Yet, few of Grau's short stories actually deal with the issue of race, save “Miss Yellow Eyes,” which also appears in The Black Prince and Other Stories. This story is told through Celia, a young black girl in early adolescence with her mother, brother, and sister. Her sister, Lena, is much sought after by boys in school, but shows no interest in them until meeting her brother Pete's friend, Chris. As Chris is drafted into Vietnam to undoubtedly take the front lines because of his skin color, he heroically accepts his call to action. Moreover, he promises Lena he will return for her soon, upon which they will move to Oregon where they can “cross over” the color line. Pete, on the other hand, takes an entirely different view of the situation, as he ardently maintains that blacks are sent to war only to die for white men, and he resents Chris for his desire to be white. Saving himself from what he feels is inevitable death, Pete tries to cut off his finger to avoid the draft, but instead accidentally takes off his entire hand. He is extremely bitter over this result, and over Chris. Unfortunately, Pete's predictions are met. Chris is in fact killed in war.
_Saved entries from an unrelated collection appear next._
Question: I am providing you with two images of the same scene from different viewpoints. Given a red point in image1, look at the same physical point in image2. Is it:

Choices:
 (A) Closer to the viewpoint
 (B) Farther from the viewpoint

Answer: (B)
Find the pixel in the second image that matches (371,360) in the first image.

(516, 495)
Upon the news of his death, the entire family is broken apart, except Pete, who can only say (and rather hysterically), “Even if you black, you good enough to get sent off to die...Chris, you a man, sure... sure... you sure cross over... (The Black Prince and Other stories, 113).”
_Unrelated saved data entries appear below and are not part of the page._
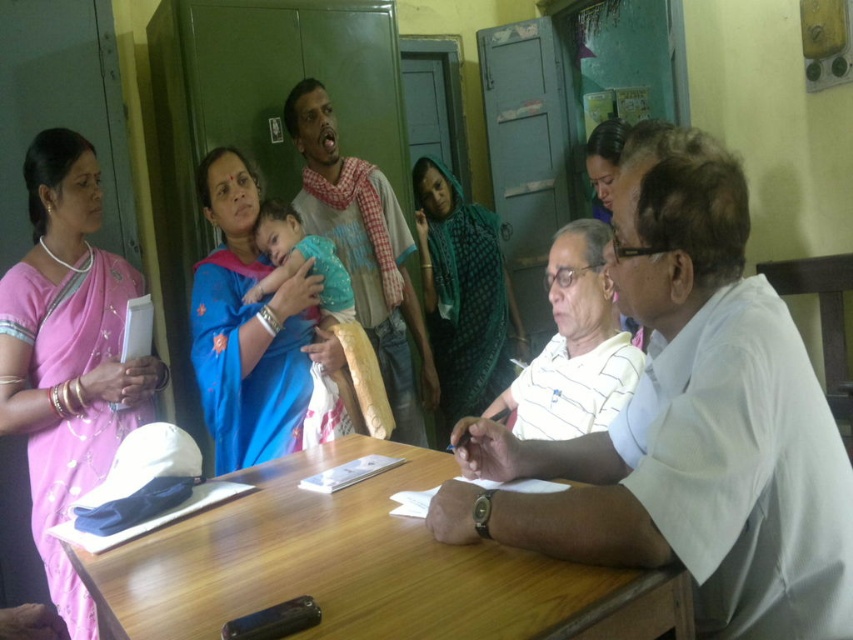 Is green textured saree at center bigger than matte green saree at upper center?

Correct, green textured saree at center is larger in size than matte green saree at upper center.

Consider the image. Who is more distant from viewer, (x=460, y=209) or (x=611, y=136)?

Point (x=460, y=209)

Is point (492, 349) closer to viewer compared to point (606, 150)?

That is False.

Find the location of a particular element. The width and height of the screenshot is (853, 640). green textured saree at center is located at coordinates (463, 294).

Is wooden table at center above green textured saree at center?

No.

Between wooden table at center and green textured saree at center, which one is positioned higher?

green textured saree at center is higher up.

The image size is (853, 640). Identify the location of wooden table at center. (363, 566).

Can you confirm if gray cotton shirt at center is taller than green textured saree at center?

Indeed, gray cotton shirt at center has a greater height compared to green textured saree at center.

Who is positioned more to the left, gray cotton shirt at center or green textured saree at center?

gray cotton shirt at center is more to the left.

Describe the element at coordinates (364, 252) in the screenshot. The width and height of the screenshot is (853, 640). I see `gray cotton shirt at center` at that location.

The image size is (853, 640). Identify the location of gray cotton shirt at center. (364, 252). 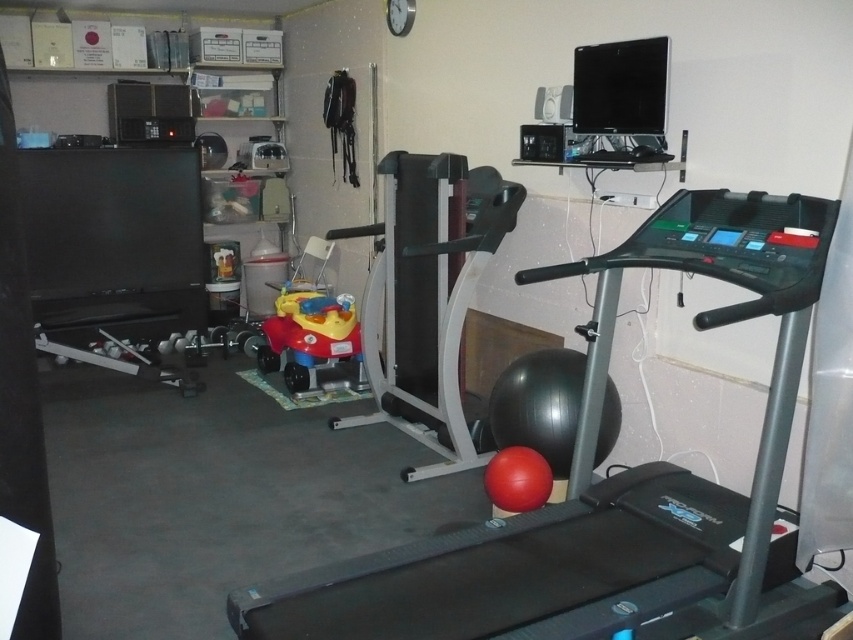 Based on the photo, is black rubber treadmill at center shorter than rubberized plastic toy car at center?

In fact, black rubber treadmill at center may be taller than rubberized plastic toy car at center.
There are two remaining stories told specifically through black characters in The Black Prince and Other Stories: “Joshua” and “The Way of a Man.” Both are sort of “coming-of-age” stories in which the two main characters, who are poor and uneducated black boys, realize what it truly means to be a man. In “The Way of a Man,” William matures into “a life of crime and debt” after being practically abandoned, emotionally and financially, by his parents (Rohrberger,1). At the end of the story, William is broke, headed to New Orleans on the run from the law. He justifies many of his poor judgments, citing what “a man's” got to do. On the other hand, Joshua is a bit younger, yet lives a relatively crime-free life. He matures on his own and becomes quite responsible for himself (much unlike his counterpart, William). Interestingly, the “initiation” of William and Joshua ensue upon their discovery of the dead, white corpses. These complete the “roster” of stories about blacks.
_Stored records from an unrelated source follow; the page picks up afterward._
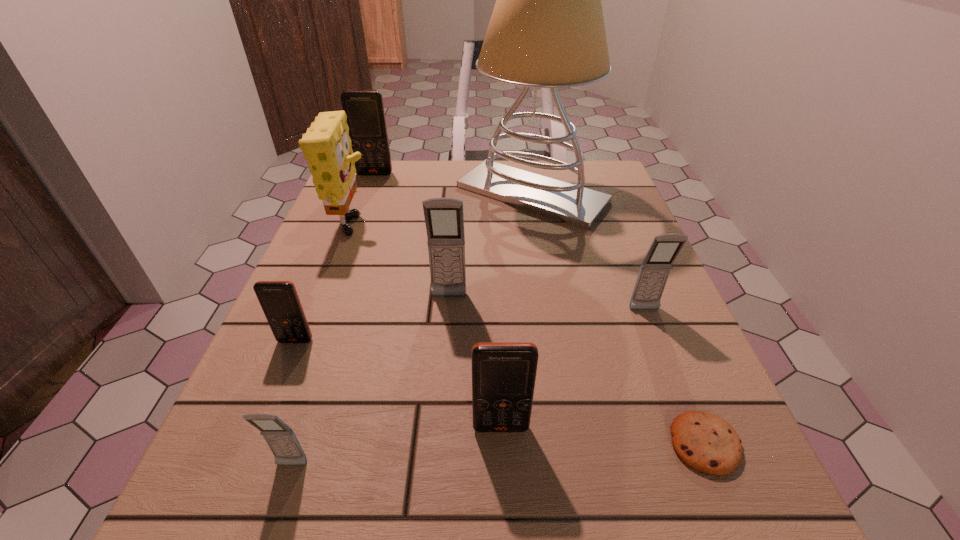 Identify the location of the nearest orange cellular telephone. The image size is (960, 540). (503, 373).

Locate an element on the screen. Image resolution: width=960 pixels, height=540 pixels. the third nearest cellular telephone is located at coordinates (279, 300).

At what (x,y) coordinates should I click in order to perform the action: click on the fourth nearest object. Please return your answer as a coordinate pair (x, y). This screenshot has height=540, width=960. Looking at the image, I should click on (279, 300).

I want to click on the nearest cellular telephone, so click(x=281, y=439).

Where is `the nearest gray cellular telephone`? The width and height of the screenshot is (960, 540). the nearest gray cellular telephone is located at coordinates (281, 439).

Find the location of a particular element. Image resolution: width=960 pixels, height=540 pixels. cookie is located at coordinates (705, 442).

Locate an element on the screen. vacant area located on the left of the beige table lamp is located at coordinates (355, 194).

I want to click on vacant space located 0.270m on the face of the sponge, so click(x=491, y=231).

Where is `vacant space located 0.330m on the front-facing side of the farthest gray cellular telephone`? The image size is (960, 540). vacant space located 0.330m on the front-facing side of the farthest gray cellular telephone is located at coordinates (436, 476).

Locate an element on the screen. This screenshot has height=540, width=960. vacant space located 0.160m on the screen of the farthest orange cellular telephone is located at coordinates (362, 208). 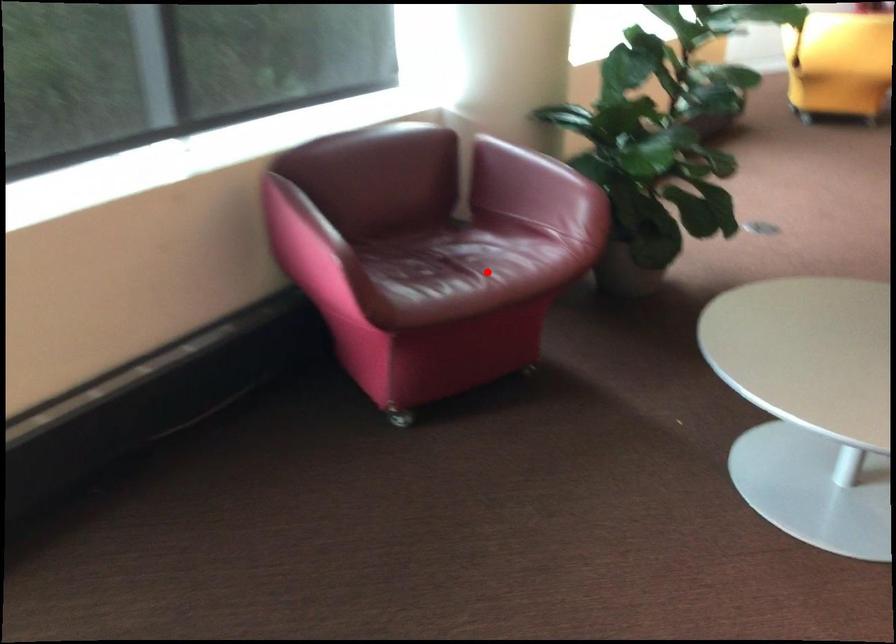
The story “Ending” in Nine Women takes a far less direct approach to race. The story profiles a crisis of relationships in the family of Barbara Eagleton. Upon her daughter's wedding day, Barbara and her husband decide to get a divorce. This story is not nearly as colloquial in diction as the other stories about black characters in The Black Prince and Other Stories; one is only really led to recognize the race of the characters when Barbara is cited as looking “so much like Diana Ross (Nine Women, 107).” In this story, it seems Grau is demonstrating that it is not necessary to make the story about race, even if her characters are black.


These stories have been received in many ways. Yet it is safe to say that almost every one of Grau's reviewers were often primarily interested in the way she wrote in a point of view of blacks, which was thought to be so unlike her own, being a white, Southern woman. Her ability to narrate through a situation in which she can never fully realize is indeed intriguing. For Grau, it is about the distinction between “the direct and the subtle (Rohrberger,1).” While some stories are quite cleary issues of race, others are far less clear and easy to decipher, thus pulling out distinct racial boundaries.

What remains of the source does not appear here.